Even without knowing the “why?” behind the crimes, you’ll still be cracking up at the movie’s mordant sense of humor, which mercilessly mocks the way pregnant women are treated by society and their peers. Prevenge is uproariously funny but doesn’t shy away from gruesome kills, so be prepared to laugh and cringe in equal measure. The score by Toydrum is pure synth-horror, which, in addition to the outrageous plot, makes Prevenge feel a bit like an updated 1970s slasher with a lot of blackly comic elements.
If the feel of the film is familiar it might be because Ruth shares a lot in common with Tina from Ben Wheatley’s 2012 pitch-black horror comedy Sightseers, a character that was developed by Lowe before she co-wrote the screenplay with co-star Steve Oram.
What you won’t see in Prevenge are Wheatley’s typical lush, panoramic images. If anything, Prevenge is claustrophobic, with many shots in extreme (and extremely uncomfortable) close-up. Such framing serves to both thrust us directly into the action while at other times it purposely keeps important events outside of the frame in order to keep us guessing.

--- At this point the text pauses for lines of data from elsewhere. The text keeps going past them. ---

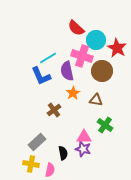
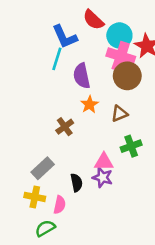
pink cross: (82, 56) -> (121, 56), moved
cyan line: (48, 58) -> (57, 59), turned -42
blue L-shape: (41, 76) -> (65, 37), moved
brown triangle: (96, 100) -> (119, 114), turned -32
green cross: (105, 125) -> (131, 146), turned 35

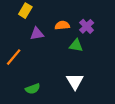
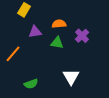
purple cross: (87, 26) -> (82, 36), moved
green triangle: (76, 45) -> (57, 43), moved

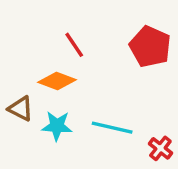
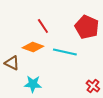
cyan star: (57, 126) -> (33, 84), moved
cyan line: (112, 128) -> (65, 52), moved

Despite the horrors on screen, Prevenge doesn’t look like a typical horror film, which makes the violence all the more jarring when it occurs. There are exceptions, however, and they are skillfully rendered.
A climactic segment of the film takes place during Halloween, but the clichéd markers of the holiday are replaced by drunken revelers, who are scary in an entirely different way. There’s also a scene in a tunnel, in which Ruth’s cramps may or may not be caused by her unborn child’s demands for blood. Whether the homage to Zulawski’s Possession was intentional or not, it’s quite effective.
Although the film is about the should-be joys of motherhood, there is little sentimentality in Prevenge. When it does appear, it’s sincere and not maudlin. And just when you think the movie might be headed down the path to a hokey resolution, it suddenly shifts, in a delightfully macabre way.
One of the best things about Prevenge is that Lowe wrote, directed, and starred in the film while she was seven and a half months pregnant, which is sort of the ultimate “fuck you” to the people in the movie—and the real world—who assume a woman’s life is defined by her decision to have children. Although Lowe is mostly known for her work as a character actress, Prevenge proves that she has much more to bring to the table. I can’t wait to see what she does next.
Prevenge received its North American premiere at the Toronto International Film Festival on Monday, September 12.